With Munch, there is a terrible blurring, if not a smearing, between inner and outer worlds. He is forever taking his own temperature. In a relatively early one, the Self-Portrait with a Burning Cigarette of 1895, he shows himself, though eerily lit, to be a debonair, raffish smoker, almost clubbable. Never again. Generally speaking, when Munch paints himself, he does so in order to prove that he exists, that he is still fully embodied. His portraits are nervy, febrile, tense in the extreme. He changes, and changes again. He seems to be present at a haunting – but the person doing the haunting, and the person who is being haunted, happen to be the very same man whose face he confronts in the mirror every wretched, workaday morning. His colours are often feverishly wild and unpredictable. They are faithful to nothing but the vision of Edvard Munch. The more intense the reds, the purples, the yellows, the worse things are going.

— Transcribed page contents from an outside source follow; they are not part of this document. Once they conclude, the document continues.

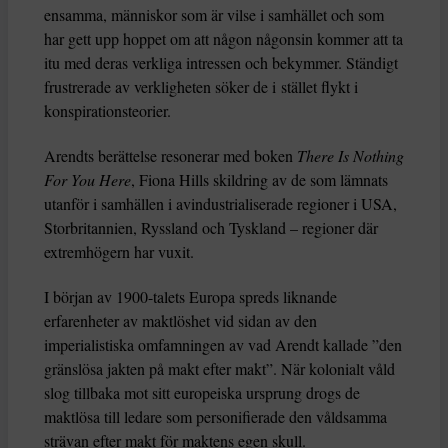
ensamma, människor som är vilse i samhället och som
har gett upp hoppet om att någon någonsin kommer att ta
itu med deras verkliga intressen och bekymmer. Ständigt
frustrerade av verkligheten söker de i stället flykt i
konspirationsteorier.
Arendts berättelse resonerar med boken
There Is Nothing
For You Here
, Fiona Hills skildring av de som lämnats
utanför i samhällen i avindustrialiserade regioner i USA,
Storbritannien, Ryssland och Tyskland – regioner där
extremhögern har vuxit.
I början av 1900-talets Europa spreds liknande
erfarenheter av maktlöshet vid sidan av den
imperialistiska omfamningen av vad Arendt kallade ”den
gränslösa jakten på makt efter makt”. När kolonialt våld
slog tillbaka mot sitt europeiska ursprung drogs de
maktlösa till ledare som personifierade den våldsamma
strävan efter makt för maktens egen skull.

So what exactly is being enacted in this strange work? It shares its title with a celebrated painting of 1793 by the memorialist of the French Revolution, Jacques-Louis David, which showed the revolutionary leader, Jean-Paul Marat, dying in his bath. When David paints Marat dying, there is no sign of the murderess, Charlotte Corday.

In Munch's version, the malignant woman dominates the proceedings. What a wild state of affairs is conjured here! Look how it is painted, all this ferocious whirlpooling of brush strokes. The entire painting is like a kind of emotional maelstrom. Everything comes at us all at once, tipping and lurching, with great vividness and violence. The use of colour is almost anti-irrational – as if Munch is cocking a snook at the power of human reason to make sense of our terrible, howling complexities. The marks of the brush – horizontal, vertical and many points in between – are ferociously apparent across the painted surface, like some brutal ritual of scarification.

And yet throughout this wild evocation, the murderess seems to float towards us, almost ghost-like in her thin, pallid, unnerving, hour-glass-like beauty of sorts. She seems so strangely settled in her otherworldly indifference to her own crime. A huge, ominous shadow – of what? – hulks at her back, as if to suggest that much is not what it seems. The murdered man himself is like so much detritus – crude, puppet-like, and unlovingly flung to one side like a bloody, discarded mannequin.

Although Munch is pretending to distance the work from his autobiography by associating it with a key moment in the French Revolution, this is in fact a feint. He is referring to events in his own troubled life. The ghostly Charlotte resembles his sometime lover, Tulla Larsen. The blood that is smeared across the bed on which the murdered man lies is also rooted in the particular. Munch had shot himself in the finger after a row with Tulla in 1902. A certain amount of blood had flowed. His feverish imagination would never let him forget that act. Now we see it again, fully transfigured, and even sensationalised. As in so many paintings by Munch, he is also addressing the nature of the war between the sexes, the terrible, vampiric unpredictability of the feminine, so seductive, and yet so fear-inducing.

ABOUT THE ARTIST

The Norwegian painter Edvard Munch (1863-1944) is a conjuror of disturbing psychological states. He painted his famous work, 'The Scream' (1893), over and over again. He was not so much interested in painting reality, as in trying to discover the heightened visual equivalent of intense human feeling.